Headline

Kementerian haji dan umrah menaikkan posisi Indonesia dalam diplomasi haji.

Hentikan Narasi Delegitimasi Pemilu 2019

Insi Nantika Jelita
15/3/2019 08:10
Hentikan Narasi Delegitimasi Pemilu 2019
(MI/ROMMY PUJIANTO)

BERBAGAI kalangan meminta agar narasi upaya delegitimasi proses ataupun penyelenggara pemilu dihentikan.

Selain berpotensi menyebabkan kekerasan politik, mereka menilai proses penyelenggaraan hingga saat ini sudah cukup transparan.

"Kurang relevan jika ada yang mencoba mendelegitimasi pemilu.
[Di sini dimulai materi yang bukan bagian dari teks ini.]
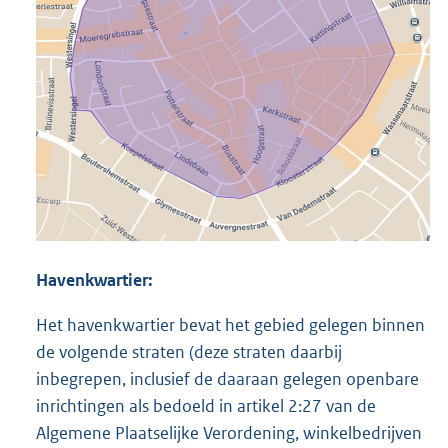
Havenkwartier:
Het havenkwartier bevat het gebied gelegen binnen
de volgende straten (deze straten daarbij
inbegrepen, inclusief de daaraan gelegen openbare
inrichtingen als bedoeld in artikel 2:27 van de
Algemene Plaatselijke Verordening, winkelbedrijven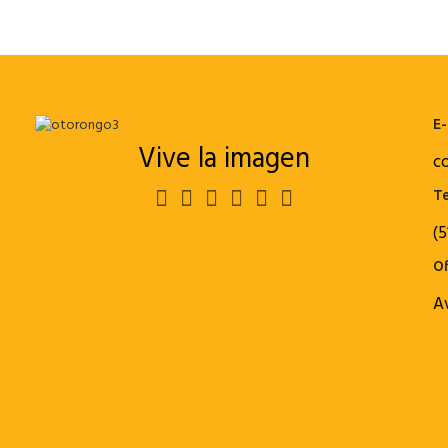
E-
Vive la imagen
c
Te
(5
Of
A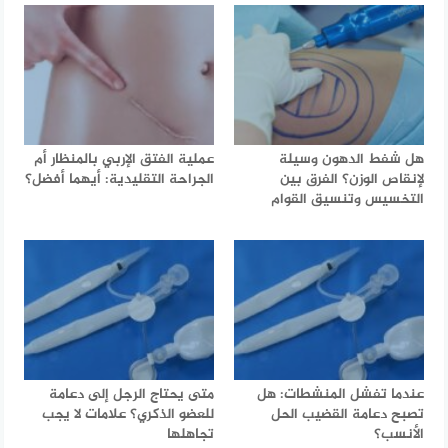
هل شفط الدهون وسيلة
عملية الفتق الإربي بالمنظار أم
لإنقاص الوزن؟ الفرق بين
الجراحة التقليدية: أيهما أفضل؟
التخسيس وتنسيق القوام
عندما تفشل المنشطات: هل
متى يحتاج الرجل إلى دعامة
تصبح دعامة القضيب الحل
للعضو الذكري؟ علامات لا يجب
الأنسب؟
تجاهلها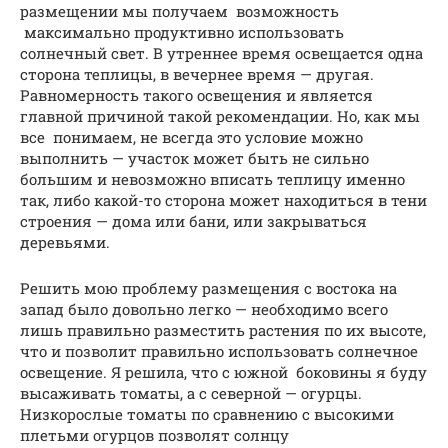
размещении мы получаем возможность
максимально продуктивно использовать
солнечный свет. В утреннее время освещается одна
сторона теплицы, в вечернее время — другая.
Равномерность такого освещения и является
главной причиной такой рекомендации. Но, как мы
все понимаем, не всегда это условие можно
выполнить — участок может быть не сильно
большим и невозможно вписать теплицу именно
так, либо какой-то сторона может находиться в тени
строения — дома или бани, или закрываться
деревьями.
Решить мою проблему размещения с востока на
запад было довольно легко — необходимо всего
лишь правильно разместить растения по их высоте,
что и позволит правильно использовать солнечное
освещение. Я решила, что с южной боковины я буду
высаживать томаты, а с северной — огурцы.
Низкорослые томаты по сравнению с высокими
плетьми огурцов позволят солнцу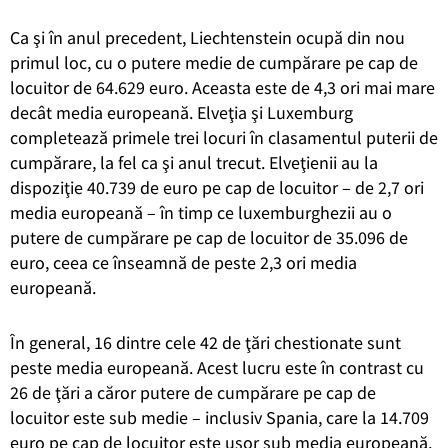
Ca şi în anul precedent, Liechtenstein ocupă din nou
primul loc, cu o putere medie de cumpărare pe cap de
locuitor de 64.629 euro. Aceasta este de 4,3 ori mai mare
decât media europeană. Elveţia şi Luxemburg
completează primele trei locuri în clasamentul puterii de
cumpărare, la fel ca şi anul trecut. Elveţienii au la
dispoziţie 40.739 de euro pe cap de locuitor – de 2,7 ori
media europeană – în timp ce luxemburghezii au o
putere de cumpărare pe cap de locuitor de 35.096 de
euro, ceea ce înseamnă de peste 2,3 ori media
europeană.
În general, 16 dintre cele 42 de ţări chestionate sunt
peste media europeană. Acest lucru este în contrast cu
26 de ţări a căror putere de cumpărare pe cap de
locuitor este sub medie – inclusiv Spania, care la 14.709
euro pe cap de locuitor este uşor sub media europeană.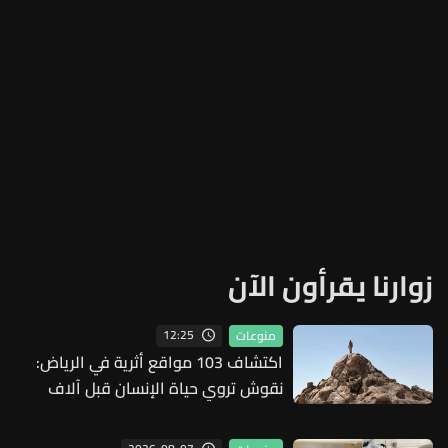
زوارنا يقرأون الآن
12:25
منوعات
اكتشاف 103 مواقع أثرية في الرياض:
نقوش تروي حياة الإنسان قبل آلاف
السنين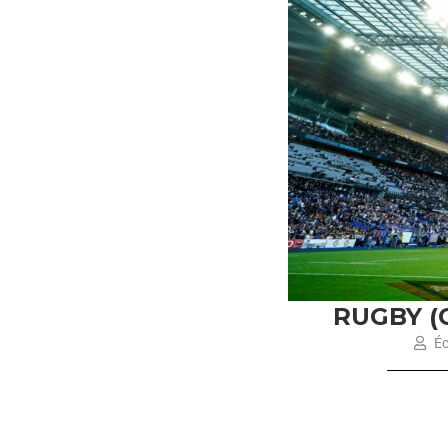
RUGBY (
Éc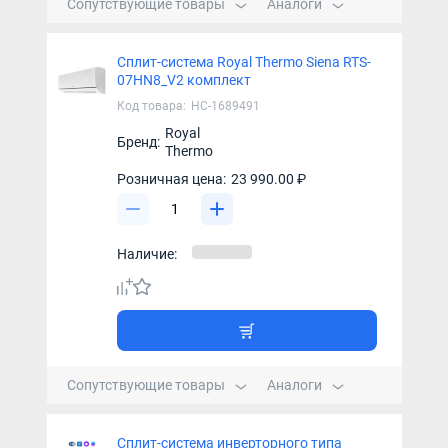
Сопутствующие товары
Аналоги
Сплит-система Royal Thermo Siena RTS-
07HN8_V2 комплект
Код товара:
НС-1689491
Royal
Бренд:
Thermo
Розничная цена:
23 990.00 ₽
Наличие:
Сопутствующие товары
Аналоги
Сплит-система инверторного типа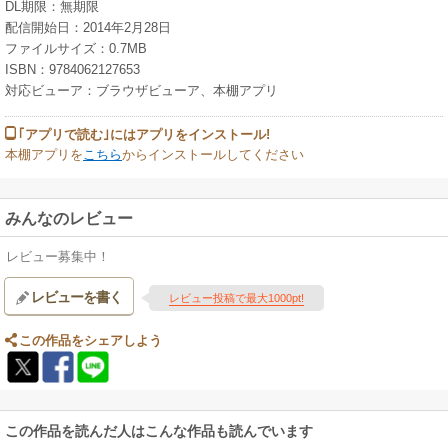
DL期限：無期限
配信開始日：2014年2月28日
ファイルサイズ：0.7MB
ISBN：9784062127653
対応ビューア：ブラウザビューア、本棚アプリ
｢アプリで読む｣にはアプリをインストール!
本棚アプリを
こちら
からインストールしてください
みんなのレビュー
レビュー募集中！
レビューを書く
レビュー投稿で最大1000pt!
この作品をシェアしよう
この作品を読んだ人はこんな作品も読んでいます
Komisi Pemilihan Umum (KPU) tidak perlu takut selama melakukan transpransi," kata pengamat politik dari Center for Strategic and International Studies (CSIS) Arya Fernandes di Jakarta, kemarin.

Menurutnya, sejauh ini KPU sudah berusaha melakukan transparansi ke publik dalam menyelenggarakan Pemilu 2019. Apabila memang ada kekurangan, tambah Arya, KPU juga diawasi sejumlah lembaga seperti Badan Pengawas Pemilu (Bawaslu), Dewan Kehormatan Penyelenggara Pemilu (DKPP), dan Dewan Perwakilan Rakyat (DPR).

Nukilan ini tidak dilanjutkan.